Schedule your screening today
Learn about your personal risk for developing colorectal, or any other kind of cancer. Complete our cancer screening and prevention questionnaire to manage your cancer risk and screening needs.
One benefit of working with FQHCs like Jericho Road is that people receive a referral from their primary care physician, and our patient navigation team continues to work with the patient and their doctors to make sure all tests are completed and can explain any and all test and screening results.
“We’re partnering with primary care doctors who are coordinating care. They refer patients for screening and pass them off to our navigation team,” Dr. Glaser says. “We educate and we help address any barriers to care by coordinating scheduling, transportation services, language services and whatever other needs might arise. We make sure they get to their screening appointments. When it comes to a stool-based test, we follow up with phone calls to make sure the test has been completed, returned and the results are understood.”
Working with primary care doctors and FQHCs is important because “instead of just calling someone, the recommendation is coming from their doctor. That’s an established and built relationship of trust,” adds Alyssa McNulty, a community relations coordinator in the Cancer Screening and Survivorship Program.
Don’t be afraid to ask about family history
Another bump in the road when it comes to colorectal cancer screening in particular is the way the test is conducted: the most accurate screening involves a colonoscopy and the use of an internal camera to look for those precancerous polyps that can be removed before becoming problematic.
“We’ve found in our work, in many cultures, it’s a big ‘no way’ when you start to talk about colonoscopies,” Dr. Glaser says. “The same is true for prostate cancer. There’s a lot to overcome when it comes to the modality of screening for colon cancer. But a colonoscopy is truly a preventive form of screening. We try to stress that. Stool-based tests are less ideal because you aren’t removing polyps when they’re precancerous cells; you’re looking for the presence of those cells. Some of the DNA-based tests are more sensitive to that.”
It’s also important for people to talk with their families about their cancer history, something else that might be culturally unacceptable or difficult.
“In some communities, you don’t talk about family or personal business, you don’t talk about cancer, so you might not know a first-degree relative had colorectal cancer or breast cancer or prostate cancer,” Dr. Glaser says. “It’s so important to talk about risk because it impacts the people who should get screened and when.”

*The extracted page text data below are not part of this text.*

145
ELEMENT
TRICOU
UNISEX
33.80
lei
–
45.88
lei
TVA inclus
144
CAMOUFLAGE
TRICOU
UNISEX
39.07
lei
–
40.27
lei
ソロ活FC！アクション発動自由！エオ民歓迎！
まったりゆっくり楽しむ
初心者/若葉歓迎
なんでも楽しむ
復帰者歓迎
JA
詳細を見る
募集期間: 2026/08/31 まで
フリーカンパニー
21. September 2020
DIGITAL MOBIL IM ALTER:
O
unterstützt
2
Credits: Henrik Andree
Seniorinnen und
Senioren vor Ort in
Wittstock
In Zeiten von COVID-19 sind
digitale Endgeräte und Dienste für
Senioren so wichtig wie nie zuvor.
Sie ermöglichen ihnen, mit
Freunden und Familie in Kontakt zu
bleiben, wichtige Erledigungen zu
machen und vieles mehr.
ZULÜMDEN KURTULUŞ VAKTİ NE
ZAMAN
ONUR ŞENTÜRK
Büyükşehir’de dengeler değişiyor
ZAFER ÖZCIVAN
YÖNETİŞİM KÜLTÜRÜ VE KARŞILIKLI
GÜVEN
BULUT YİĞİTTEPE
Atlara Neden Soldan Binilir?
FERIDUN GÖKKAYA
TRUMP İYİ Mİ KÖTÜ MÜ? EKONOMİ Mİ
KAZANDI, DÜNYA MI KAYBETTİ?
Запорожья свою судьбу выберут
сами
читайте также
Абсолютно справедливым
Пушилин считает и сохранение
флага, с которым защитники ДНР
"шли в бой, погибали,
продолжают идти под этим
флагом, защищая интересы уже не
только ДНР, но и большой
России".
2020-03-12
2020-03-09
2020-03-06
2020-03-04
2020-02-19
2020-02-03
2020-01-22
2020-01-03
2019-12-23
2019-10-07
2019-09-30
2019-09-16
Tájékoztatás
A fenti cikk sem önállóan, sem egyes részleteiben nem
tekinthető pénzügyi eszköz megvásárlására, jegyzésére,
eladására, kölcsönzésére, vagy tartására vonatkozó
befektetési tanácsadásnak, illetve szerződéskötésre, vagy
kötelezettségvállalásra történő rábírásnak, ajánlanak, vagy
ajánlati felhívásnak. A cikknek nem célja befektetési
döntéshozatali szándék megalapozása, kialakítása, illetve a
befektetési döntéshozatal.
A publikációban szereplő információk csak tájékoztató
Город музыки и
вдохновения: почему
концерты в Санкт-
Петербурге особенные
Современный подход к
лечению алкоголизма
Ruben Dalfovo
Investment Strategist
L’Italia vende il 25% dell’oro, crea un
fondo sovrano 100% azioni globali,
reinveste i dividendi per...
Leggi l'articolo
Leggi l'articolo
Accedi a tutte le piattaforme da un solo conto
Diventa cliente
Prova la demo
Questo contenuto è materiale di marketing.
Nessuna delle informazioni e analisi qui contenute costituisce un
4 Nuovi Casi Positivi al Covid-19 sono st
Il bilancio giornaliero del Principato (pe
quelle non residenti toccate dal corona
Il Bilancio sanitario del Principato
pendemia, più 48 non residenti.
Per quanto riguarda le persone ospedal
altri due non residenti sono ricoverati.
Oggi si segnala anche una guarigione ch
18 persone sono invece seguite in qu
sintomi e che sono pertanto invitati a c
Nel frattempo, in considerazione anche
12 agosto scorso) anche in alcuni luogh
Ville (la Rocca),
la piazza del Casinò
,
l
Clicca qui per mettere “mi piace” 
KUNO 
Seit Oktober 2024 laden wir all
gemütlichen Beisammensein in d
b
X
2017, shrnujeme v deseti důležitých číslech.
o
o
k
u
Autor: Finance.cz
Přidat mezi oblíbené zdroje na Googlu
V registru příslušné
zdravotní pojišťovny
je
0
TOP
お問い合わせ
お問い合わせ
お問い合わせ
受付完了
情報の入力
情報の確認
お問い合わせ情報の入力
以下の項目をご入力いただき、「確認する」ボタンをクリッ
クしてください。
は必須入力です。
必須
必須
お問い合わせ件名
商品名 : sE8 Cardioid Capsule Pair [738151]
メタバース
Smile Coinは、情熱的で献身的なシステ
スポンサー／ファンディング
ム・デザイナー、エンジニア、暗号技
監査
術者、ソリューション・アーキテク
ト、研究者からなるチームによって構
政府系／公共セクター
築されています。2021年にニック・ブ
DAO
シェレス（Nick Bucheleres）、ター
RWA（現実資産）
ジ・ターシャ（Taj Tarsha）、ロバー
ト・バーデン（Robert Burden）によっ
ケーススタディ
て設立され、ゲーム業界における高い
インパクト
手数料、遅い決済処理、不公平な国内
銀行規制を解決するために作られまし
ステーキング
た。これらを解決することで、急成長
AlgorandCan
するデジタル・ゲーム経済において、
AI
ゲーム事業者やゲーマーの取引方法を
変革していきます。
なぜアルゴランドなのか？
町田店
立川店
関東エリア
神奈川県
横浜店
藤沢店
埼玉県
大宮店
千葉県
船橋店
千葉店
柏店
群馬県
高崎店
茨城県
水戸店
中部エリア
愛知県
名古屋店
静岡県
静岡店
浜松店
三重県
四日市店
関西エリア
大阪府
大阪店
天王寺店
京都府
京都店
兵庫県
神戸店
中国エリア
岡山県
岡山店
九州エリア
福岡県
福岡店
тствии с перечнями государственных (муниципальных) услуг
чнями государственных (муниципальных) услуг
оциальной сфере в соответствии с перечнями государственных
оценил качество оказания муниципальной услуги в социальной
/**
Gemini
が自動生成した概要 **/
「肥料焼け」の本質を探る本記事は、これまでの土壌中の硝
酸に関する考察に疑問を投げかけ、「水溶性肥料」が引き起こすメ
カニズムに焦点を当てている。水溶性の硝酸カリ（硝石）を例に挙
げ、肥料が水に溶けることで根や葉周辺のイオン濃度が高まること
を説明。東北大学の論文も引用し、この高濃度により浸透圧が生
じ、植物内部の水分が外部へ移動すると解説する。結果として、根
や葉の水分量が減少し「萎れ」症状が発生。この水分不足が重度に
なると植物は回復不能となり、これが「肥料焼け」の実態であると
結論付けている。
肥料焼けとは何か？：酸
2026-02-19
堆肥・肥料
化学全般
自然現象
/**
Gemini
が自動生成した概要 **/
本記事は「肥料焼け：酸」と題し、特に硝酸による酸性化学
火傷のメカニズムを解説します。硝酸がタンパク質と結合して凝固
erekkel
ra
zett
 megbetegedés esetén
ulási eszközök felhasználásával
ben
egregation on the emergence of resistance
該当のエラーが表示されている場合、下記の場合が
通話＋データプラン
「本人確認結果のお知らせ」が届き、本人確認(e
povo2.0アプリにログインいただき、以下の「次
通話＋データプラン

The recommendation of the American Cancer Society and the National Comprehensive Cancer Network is for colorectal cancer screenings to start at age 45 for people at average risk of developing the disease; for people with a first-degree relative who was diagnosed with colorectal cancer, like a parent or sibling, that recommendation changes to one year younger than the relative’s age at diagnosis.
“Fundamentally, we want our community to be healthy and strong and live a long and healthy life,” Glaser says. “We want them to be there for all of the big moments.”